Datasets is where you plug your customer data into Faraday, then organize it to make it usable for predictions. Here, you'll organize your data into identity sets, events, and traits that can be used throughout the Faraday platform. By plugging your data into Faraday, you're able to use it to target specific desirable outcomes that your customers take–such as purchases in leads.
Inside Datasets, you'll find a list of your current datasets if you have any, with as columns for:
- Source: the source type of this dataset, such as CSV.
- Row Count: the number of rows in the dataset.

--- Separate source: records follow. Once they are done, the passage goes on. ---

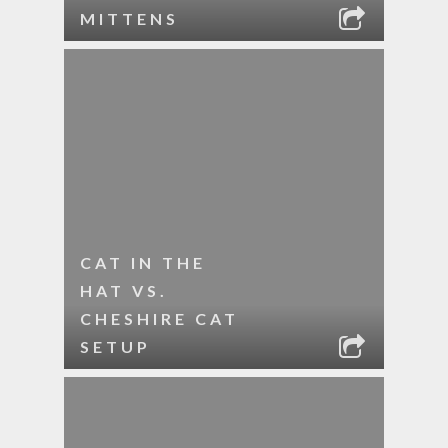
MITTENS
CAT IN THE
HAT VS.
CHESHIRE CAT
SETUP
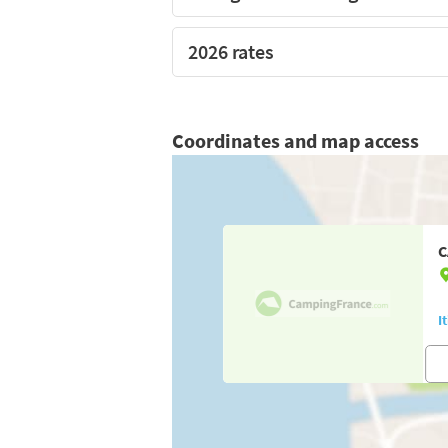
2026 rates
Coordinates and map access
C
I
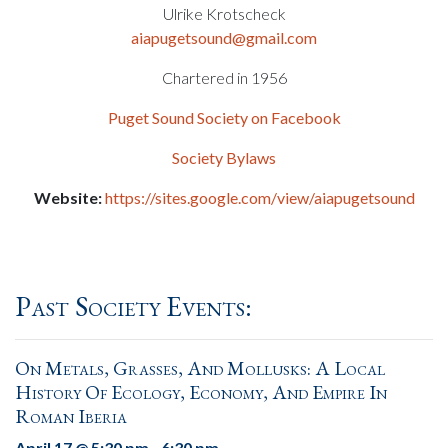
Ulrike Krotscheck
aiapugetsound@gmail.com
Chartered in 1956
Puget Sound Society on Facebook
Society Bylaws
Website:
https://sites.google.com/view/aiapugetsound
Past Society Events:
On Metals, Grasses, And Mollusks: A Local
History Of Ecology, Economy, And Empire In
Roman Iberia
April 17 @ 5:30 pm
-
6:30 pm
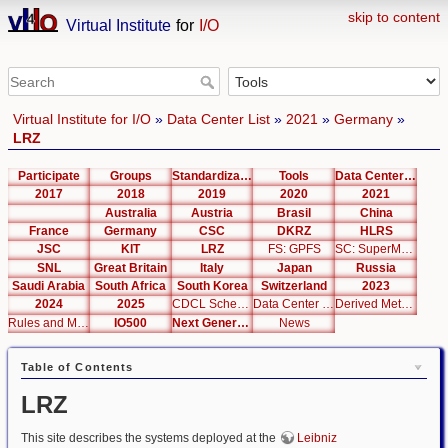
skip to content
Virtual Institute
for
I/O
Virtual Institute for I/O
»
Data Center List
»
2021
»
Germany
»
LRZ
Participate
Groups
Standardization
Tools
Data Center List
2017
2018
2019
2020
2021
Australia
Austria
Brasil
China
France
Germany
CSC
DKRZ
HLRS
JSC
KIT
LRZ
FS: GPFS
SC: SuperMUC Phase 2
SNL
Great Britain
Italy
Japan
Russia
Saudi Arabia
South Africa
South Korea
Switzerland
2023
2024
2025
CDCL Schema Test
Data Center Editor
Derived Metrics
Rules and Metrics
IO500
Next Generation Interfaces
News
Table of Contents
LRZ
This site describes the systems deployed at the
Leibniz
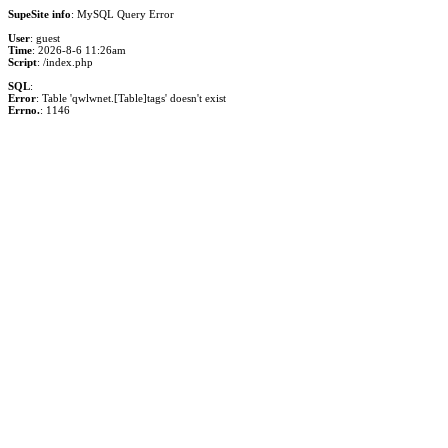
SupeSite info
: MySQL Query Error
User
: guest
Time
: 2026-8-6 11:26am
Script
: /index.php
SQL
:
Error
: Table 'qwlwnet.[Table]tags' doesn't exist
Errno.
: 1146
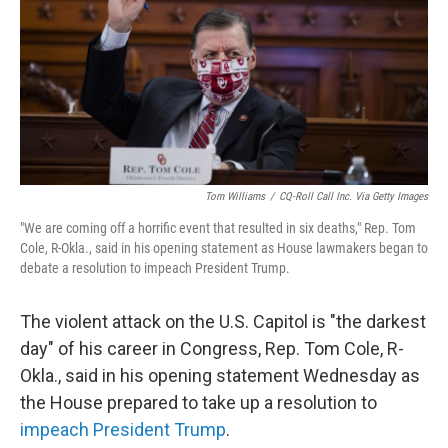
b
t
e
l
o
e
d
o
r
I
k
n
Tom Williams
/
CQ-Roll Call Inc. Via Getty Images
"We are coming off a horrific event that resulted in six deaths," Rep. Tom
Cole, R-Okla., said in his opening statement as House lawmakers began to
debate a resolution to impeach President Trump.
The violent attack on the U.S. Capitol is "the darkest
day" of his career in Congress, Rep. Tom Cole, R-
Okla., said in his opening statement Wednesday as
the House prepared to take up a resolution to
impeach President Trump
.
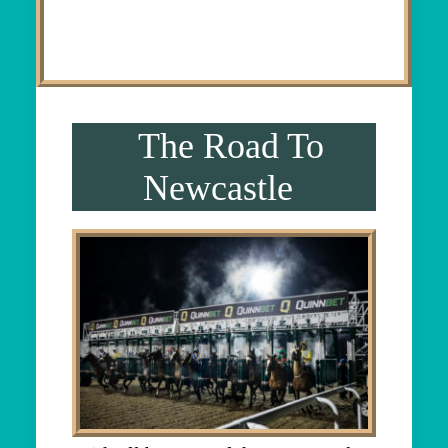
The Road To
Newcastle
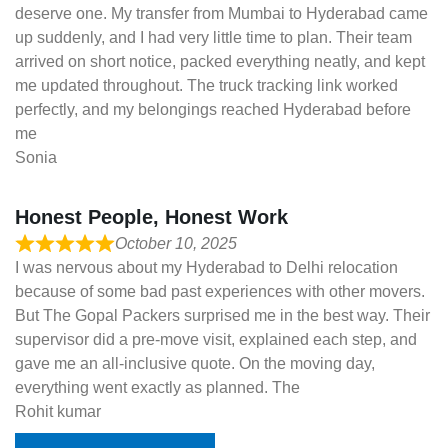
deserve one. My transfer from Mumbai to Hyderabad came
up suddenly, and I had very little time to plan. Their team
arrived on short notice, packed everything neatly, and kept
me updated throughout. The truck tracking link worked
perfectly, and my belongings reached Hyderabad before
me
Sonia
Honest People, Honest Work
October 10, 2025
I was nervous about my Hyderabad to Delhi relocation
because of some bad past experiences with other movers.
But The Gopal Packers surprised me in the best way. Their
supervisor did a pre-move visit, explained each step, and
gave me an all-inclusive quote. On the moving day,
everything went exactly as planned. The
Rohit kumar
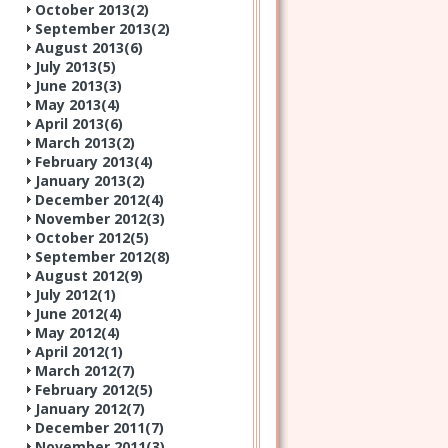
October 2013(
2
)
September 2013(
2
)
August 2013(
6
)
July 2013(
5
)
June 2013(
3
)
May 2013(
4
)
April 2013(
6
)
March 2013(
2
)
February 2013(
4
)
January 2013(
2
)
December 2012(
4
)
November 2012(
3
)
October 2012(
5
)
September 2012(
8
)
August 2012(
9
)
July 2012(
1
)
June 2012(
4
)
May 2012(
4
)
April 2012(
1
)
March 2012(
7
)
February 2012(
5
)
January 2012(
7
)
December 2011(
7
)
November 2011(
3
)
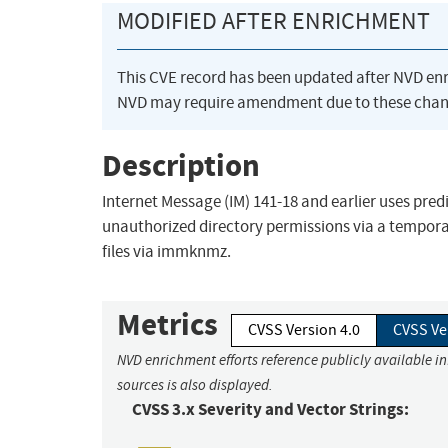
MODIFIED AFTER ENRICHMENT
This CVE record has been updated after NVD en
NVD may require amendment due to these chan
Description
Internet Message (IM) 141-18 and earlier uses predi
unauthorized directory permissions via a tempora
files via immknmz.
Metrics
CVSS Version 4.0
CVSS Ve
NVD enrichment efforts reference publicly available i
sources is also displayed.
CVSS 3.x Severity and Vector Strings:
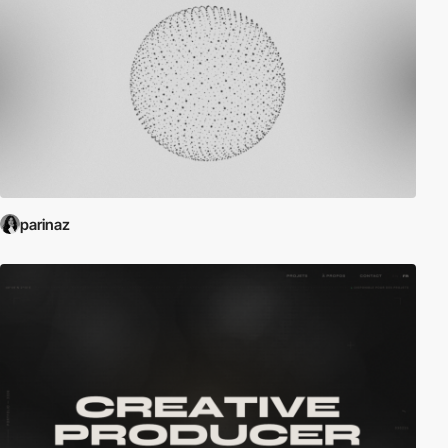
parinaz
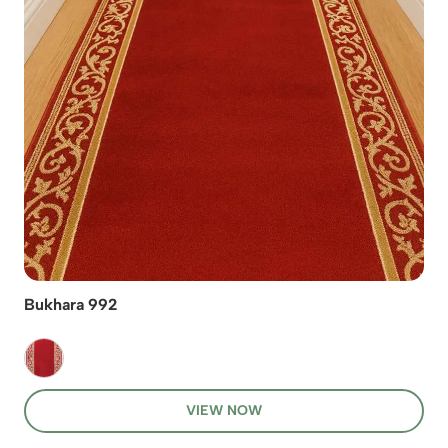
Bukhara 992
VIEW NOW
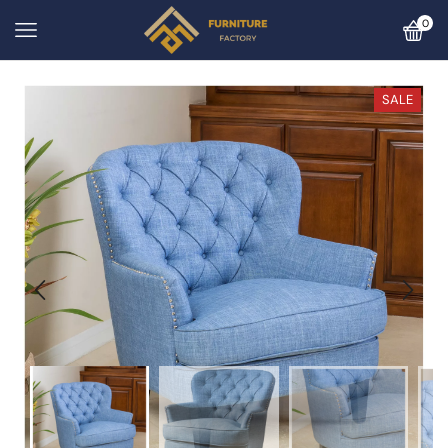
0
SALE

- Identities: the number of unique identities, or people, in the dataset.
- Matches: the number of people in your dataset that Faraday found matches for.
- Match rate: the number of matches divided by the number of identities.
- Events: the event type of the dataset, such as orders or churns.
- Status: whether the dataset is ready, queued, or errored.
- Select new dataset in the upper right of Datasets.
- Next, choose to create your data set from either a connection or CSV. The connections that populate here are pulled from the Connections, which is where you can add new ones.
- Regardless of whether you chose a connection-based or CSV-based dataset, after clicking finish, you'll receive a notification that your dataset has been created, and you'll be moved to the edit dataset view where you can customize it.
Identity sets are used to help Faraday identify people in your data. With this information, you can create cohorts of your customers (or anyone else identified in your data) and outcomes to make predictions about these individuals.
To add an identity set:
- In the dataset's definition (default) tab, click add identity set.
- Give your identity set a name.
- Next, match the properties that exist in your data in the field in dataset column with the Faraday property names in the left column.
Not all property fields are required, but email and address are the most useful for identifying people. The more fields you include, the more likely to match the people are.
- Once you're done matching your properties, click finish to save the identity set. If you need to edit or delete the identity set at any point, click the three dots (...) on the right.
Events show Faraday how to recognize actions taking place in your data, such as purchases, renewals, click events, upsells, etc. Dates are often the most useful piece of data for events.
Event streams that you define in datasets are available for selection when creating cohorts, which are then used to create outcomes, which then go on to help build your predictive pipelines.
- In the dataset's definition (default) tab, click add event to get started, which will open the new event window.
- Next, choose whether to add the event to an existing event stream, or create a new one.
- If you're using this data to add onto an existing event stream, select the appropriate event stream from the dropdown.
- If you don't have an existing event stream, or want to create a new one, select create new event stream.
Unsure which option to select? Generally, if the new dataset you're creating contains event data that a previously-made dataset also includes, such as order or churn dates, you'll want to add this event to that existing event stream to keep your data clean.
- In either of the above cases, click next to be taken to the event definition screen.
- Select the timestamp property for this event from your data in the left column.
- Optionally, select the format of the timestamp in the right column. This is generally auto-detected and if it is, it won't be modifiable.
- Define the value of the event, if applicable.
- Optionally, map any relevant properties that exist in your data by entering a name, associated field in dataset, and format.
- Click finish to save the event. If you need to edit or delete the event at any point, click the three dots (...) on the right.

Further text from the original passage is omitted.